Time was, pop stars who hit it big would ride out the success of an album and then lie low for awhile, presumably restoring their creative energies and also whetting the public’s appetite for the next record.
Not any more. Today’s acts – wary of fickle fans and short attention spans – are pumping out albums in quick succession so as not to lose the spotlight to someone else.
“Unfortunately right now, you have to just hit while you’re hot,” said teen pop starlet Jessica Simpson, who released her self-titled second album in June, a year and a half after her debut disc, “Sweet Kisses.”
“You never know what’s going to happen a year from now, you know what I mean?”
Teen pop acts seem to be most aware of the risk. Singer Mandy Moore recently released her third album in two years; Britney Spears will have a new album this fall, a little more than a year after her best-selling “Oops… I Did It Again” – which came about a year and a half after her debut, “… Baby One More Time.”
Jive Records, which represents Spears, ‘N Sync and the Backstreet Boys, has become the model for nearly nonstop marketing. The label’s president, Barry Weiss, said the trend really began with rap acts, who churned out albums almost yearly and collaborated with other artists in the meantime to remain in the public eye.
Rapper Jay-Z, for example, has put out three albums in the past three years.
“I think it’s incumbent on any good artist… to make sure that they have a high frequency of releases,” he said. “While you’re hot, stay in the public’s face as much as possible.”
Weiss insists that artistic concerns are still paramount, and that Jive holds discs until it feels they are strong enough to release.
‘N Sync released its third album, “Celebrity,” this week, a little more than a year after its “No Strings Attached” debuted to record sales of 2.4 million in its first week. In the interim, the group has been everywhere: on MTV, on two tours, at the Super Bowl, on countless magazine covers.
In the past, the industry worried that too much publicity might create a backlash. So far, there’s no sign of that for ‘N Sync: Early reports say “Celebrity” may approach first-week sales equal to its predecessor.
“The ‘N Syncs of the world… they know the clock is running,” said Alan Light, editor of Spin magazine. “You can’t be a boy band forever, so you’ve gotta go for everything that you’re able to get for that time.”
The Backstreet Boys can attest to that. When they released the album “Millennium” in May 1999, they were the reigning boy band and sold what was then an unprecedented 1.1 million records in the disc’s first week.
When “Millennium” began to fade in 2000, ‘N Sync picked up the baton and ran with it. Backstreet, on tour for part of 2000, kept a lower profile. When they released the follow-up “Black & Blue” last November, even though it bested “Millennium’s” first-week sales it didn’t match “No Strings Attached.”
“In the current marketplace, artists really can’t stay away too long because there doesn’t seem to be a lot of fan loyalty,” said Arista Records President Antonio “L.A.” Reid.
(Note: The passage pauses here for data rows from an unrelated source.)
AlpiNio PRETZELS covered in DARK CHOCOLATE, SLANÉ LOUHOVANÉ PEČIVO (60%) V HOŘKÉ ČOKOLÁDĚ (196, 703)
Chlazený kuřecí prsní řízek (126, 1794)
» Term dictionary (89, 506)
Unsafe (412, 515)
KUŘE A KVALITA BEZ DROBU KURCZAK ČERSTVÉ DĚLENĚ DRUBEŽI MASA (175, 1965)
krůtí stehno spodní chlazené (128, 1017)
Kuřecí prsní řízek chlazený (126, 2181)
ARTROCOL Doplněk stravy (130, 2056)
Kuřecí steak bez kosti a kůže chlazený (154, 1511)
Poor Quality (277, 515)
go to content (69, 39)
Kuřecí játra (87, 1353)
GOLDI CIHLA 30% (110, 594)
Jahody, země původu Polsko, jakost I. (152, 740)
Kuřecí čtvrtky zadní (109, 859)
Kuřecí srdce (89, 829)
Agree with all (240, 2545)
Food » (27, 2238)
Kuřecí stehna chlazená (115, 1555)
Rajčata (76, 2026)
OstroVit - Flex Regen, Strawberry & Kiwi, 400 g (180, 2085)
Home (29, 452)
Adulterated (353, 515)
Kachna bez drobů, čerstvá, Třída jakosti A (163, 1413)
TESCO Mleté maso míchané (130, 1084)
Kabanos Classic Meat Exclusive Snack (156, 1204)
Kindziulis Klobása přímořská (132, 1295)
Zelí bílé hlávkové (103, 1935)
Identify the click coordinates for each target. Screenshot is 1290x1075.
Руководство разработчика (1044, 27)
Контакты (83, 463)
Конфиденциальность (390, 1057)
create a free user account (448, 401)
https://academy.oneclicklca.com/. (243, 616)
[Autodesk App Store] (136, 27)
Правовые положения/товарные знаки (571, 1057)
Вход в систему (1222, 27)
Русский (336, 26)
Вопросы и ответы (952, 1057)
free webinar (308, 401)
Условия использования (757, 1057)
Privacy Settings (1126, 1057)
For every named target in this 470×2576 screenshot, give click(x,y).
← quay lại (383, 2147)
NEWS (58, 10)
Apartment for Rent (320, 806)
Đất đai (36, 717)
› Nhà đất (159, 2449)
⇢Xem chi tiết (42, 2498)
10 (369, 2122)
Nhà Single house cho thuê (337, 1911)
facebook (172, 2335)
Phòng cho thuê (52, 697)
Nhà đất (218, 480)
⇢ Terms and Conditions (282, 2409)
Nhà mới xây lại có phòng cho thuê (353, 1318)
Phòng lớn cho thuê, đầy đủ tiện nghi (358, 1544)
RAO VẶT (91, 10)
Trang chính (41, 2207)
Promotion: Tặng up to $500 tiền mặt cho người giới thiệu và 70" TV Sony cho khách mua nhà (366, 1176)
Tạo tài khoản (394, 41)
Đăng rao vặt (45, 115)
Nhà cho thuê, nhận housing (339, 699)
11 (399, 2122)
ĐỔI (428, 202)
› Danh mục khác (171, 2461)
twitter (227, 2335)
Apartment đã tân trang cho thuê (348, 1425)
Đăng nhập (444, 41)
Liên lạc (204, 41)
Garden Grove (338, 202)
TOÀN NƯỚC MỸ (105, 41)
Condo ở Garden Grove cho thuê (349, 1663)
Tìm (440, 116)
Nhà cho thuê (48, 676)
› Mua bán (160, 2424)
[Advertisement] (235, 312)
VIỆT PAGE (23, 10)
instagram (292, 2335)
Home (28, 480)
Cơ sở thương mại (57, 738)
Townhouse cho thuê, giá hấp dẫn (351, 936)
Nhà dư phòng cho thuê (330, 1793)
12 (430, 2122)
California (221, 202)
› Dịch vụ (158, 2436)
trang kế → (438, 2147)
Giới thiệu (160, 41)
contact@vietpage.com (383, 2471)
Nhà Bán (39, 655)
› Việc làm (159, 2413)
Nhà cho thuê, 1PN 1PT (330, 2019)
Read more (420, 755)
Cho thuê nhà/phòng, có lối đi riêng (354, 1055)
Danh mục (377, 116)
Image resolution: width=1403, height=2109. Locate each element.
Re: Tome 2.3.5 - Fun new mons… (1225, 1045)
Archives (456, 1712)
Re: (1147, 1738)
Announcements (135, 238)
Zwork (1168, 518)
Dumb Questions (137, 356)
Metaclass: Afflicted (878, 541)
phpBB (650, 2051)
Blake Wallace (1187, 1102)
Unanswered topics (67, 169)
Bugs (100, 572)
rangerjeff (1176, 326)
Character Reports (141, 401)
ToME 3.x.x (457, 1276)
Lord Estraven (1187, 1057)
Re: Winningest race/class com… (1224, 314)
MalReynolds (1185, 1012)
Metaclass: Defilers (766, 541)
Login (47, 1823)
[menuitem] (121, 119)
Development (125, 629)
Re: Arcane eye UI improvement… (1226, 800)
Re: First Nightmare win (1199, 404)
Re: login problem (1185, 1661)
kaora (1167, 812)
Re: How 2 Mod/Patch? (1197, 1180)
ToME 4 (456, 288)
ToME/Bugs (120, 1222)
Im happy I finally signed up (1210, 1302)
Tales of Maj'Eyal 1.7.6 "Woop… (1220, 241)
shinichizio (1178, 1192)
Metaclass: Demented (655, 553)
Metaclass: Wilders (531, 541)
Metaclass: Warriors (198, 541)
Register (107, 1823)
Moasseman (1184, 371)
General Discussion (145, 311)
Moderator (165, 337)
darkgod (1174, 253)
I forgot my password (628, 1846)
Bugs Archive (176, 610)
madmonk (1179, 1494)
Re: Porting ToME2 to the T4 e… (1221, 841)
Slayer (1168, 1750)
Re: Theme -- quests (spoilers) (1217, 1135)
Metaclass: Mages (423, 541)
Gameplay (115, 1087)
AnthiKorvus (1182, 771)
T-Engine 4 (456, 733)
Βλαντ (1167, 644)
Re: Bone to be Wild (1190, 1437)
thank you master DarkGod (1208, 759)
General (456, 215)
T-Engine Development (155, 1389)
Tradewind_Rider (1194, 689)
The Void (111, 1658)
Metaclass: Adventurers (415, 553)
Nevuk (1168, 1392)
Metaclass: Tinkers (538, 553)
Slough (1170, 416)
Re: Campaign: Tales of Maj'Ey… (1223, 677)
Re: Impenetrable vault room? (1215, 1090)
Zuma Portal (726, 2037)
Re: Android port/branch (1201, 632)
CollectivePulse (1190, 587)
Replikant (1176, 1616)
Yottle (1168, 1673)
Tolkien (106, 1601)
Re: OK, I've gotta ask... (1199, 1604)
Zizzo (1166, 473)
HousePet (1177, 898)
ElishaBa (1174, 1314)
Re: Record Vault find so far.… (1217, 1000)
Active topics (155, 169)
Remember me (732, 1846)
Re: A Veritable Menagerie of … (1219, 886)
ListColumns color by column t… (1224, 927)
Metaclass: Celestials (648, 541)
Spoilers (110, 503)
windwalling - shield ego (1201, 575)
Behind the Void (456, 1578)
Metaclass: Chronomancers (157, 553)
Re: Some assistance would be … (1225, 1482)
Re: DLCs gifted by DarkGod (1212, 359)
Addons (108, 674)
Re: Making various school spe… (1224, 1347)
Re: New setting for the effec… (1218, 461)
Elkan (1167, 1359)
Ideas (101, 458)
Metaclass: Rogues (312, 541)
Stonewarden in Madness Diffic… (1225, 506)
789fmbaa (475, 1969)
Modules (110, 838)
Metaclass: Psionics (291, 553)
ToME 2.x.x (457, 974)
That’s the explanation Destiny’s Child gives for their constant presence on the airwaves. They released their first, self-titled album in 1998, spawning the hit “No No No, Part I.” A year later, “The Writing’s on the Wall” was released, and hits like “Say My Name,” “Bills, Bills, Bills” and “Bug A Boo” kept it hot for most of 2000.
The group’s status surged even more when their single from the “Charlie’s Angels” soundtrack, “Independent Women Part I,” stayed at No. 1 for weeks. Grammy wins kept them in the spotlight, and when “Independent Women” started to fall off, the title track from their new album, “Survivor,” was making its run at an eventual No. 1 spot. Their latest single, “Bootylicious,” will appear on next week’s chart at No. 1, too.
The group was so busy that it had only five days to prepare for a headlining gig on the current MTV “TRL” tour.
“Mentally, we’re at the point where we need a break,” Beyonce Knowles acknowledged.
In the 1950s and ’60s, artists like the Beatles often put out two, sometimes three albums a year. That changed for awhile when record companies started putting more focus on a record’s artistic merit, Light said.
“As artists were more viewed as artists, they were given more time and more freedom and more time to make a record,” he said.
With today’s expanded media outlets and broad demand for entertainment, things have swung back again.
Simpson, also on the “TRL” tour, admitted to a little fatigue as well. But she’s not so tired that she’d give up her moment in the public eye.
“It gets tiring, but it’s too exciting,” she said. “My life is so, ‘I gotta do this, I gotta do that’ – that’s what I’m used to.”